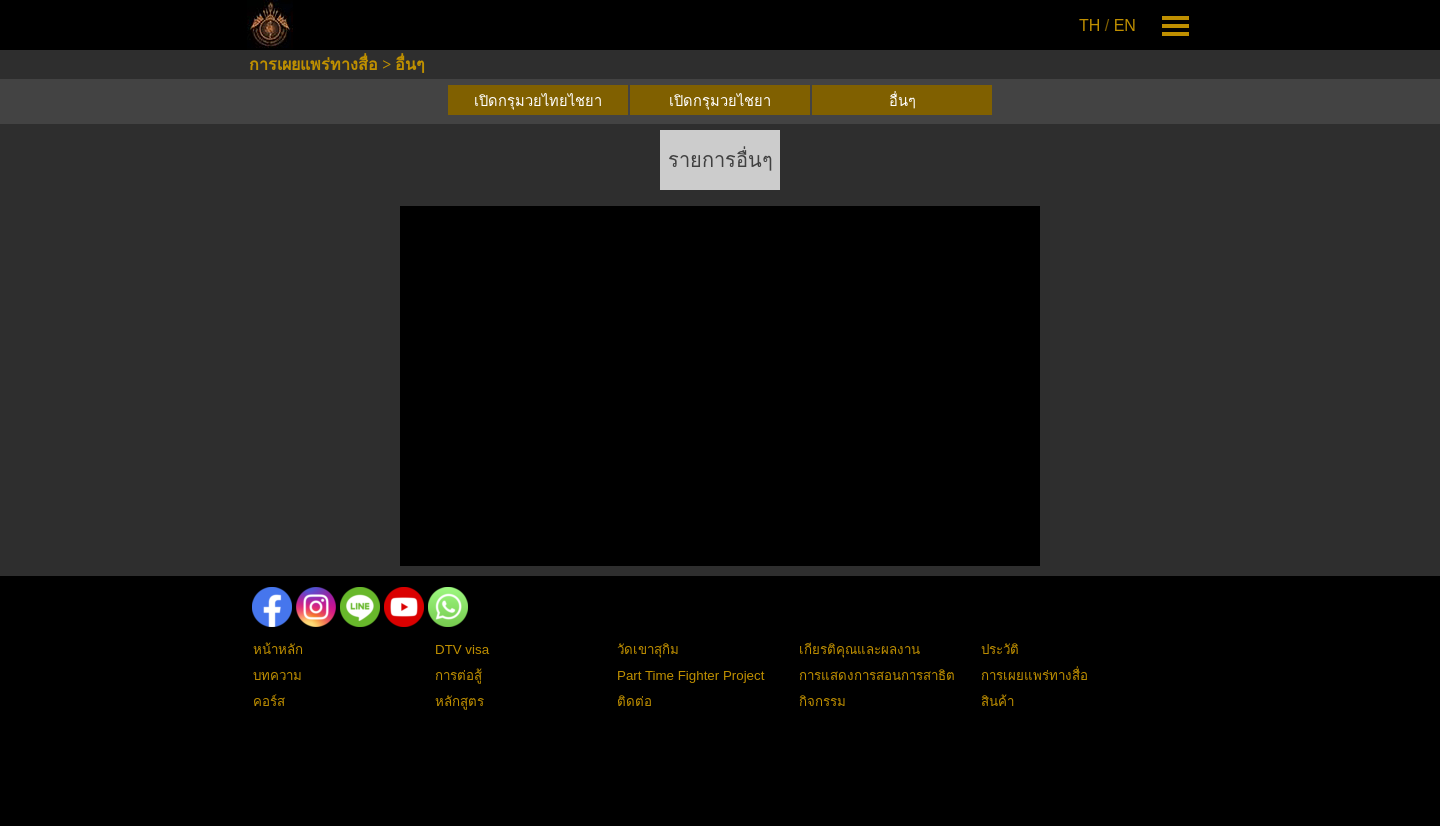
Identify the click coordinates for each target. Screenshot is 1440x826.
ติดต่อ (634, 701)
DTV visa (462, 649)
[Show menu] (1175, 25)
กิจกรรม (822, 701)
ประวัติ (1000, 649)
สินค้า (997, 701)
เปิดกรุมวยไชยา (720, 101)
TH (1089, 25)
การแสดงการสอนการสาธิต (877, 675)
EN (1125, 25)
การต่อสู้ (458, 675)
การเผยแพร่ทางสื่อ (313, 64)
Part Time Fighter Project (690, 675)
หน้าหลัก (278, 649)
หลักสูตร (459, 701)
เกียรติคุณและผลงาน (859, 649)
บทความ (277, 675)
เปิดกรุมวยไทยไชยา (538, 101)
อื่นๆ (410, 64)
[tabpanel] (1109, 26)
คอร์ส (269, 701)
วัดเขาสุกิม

★ ★ ★

Keep only the lines from the line with "หน้าหลัก (278, 649)" to the end of the records above, and repeat them exactly.

หน้าหลัก (278, 649)
หลักสูตร (459, 701)
เกียรติคุณและผลงาน (859, 649)
บทความ (277, 675)
เปิดกรุมวยไทยไชยา (538, 101)
อื่นๆ (410, 64)
[tabpanel] (1109, 26)
คอร์ส (269, 701)
วัดเขาสุกิม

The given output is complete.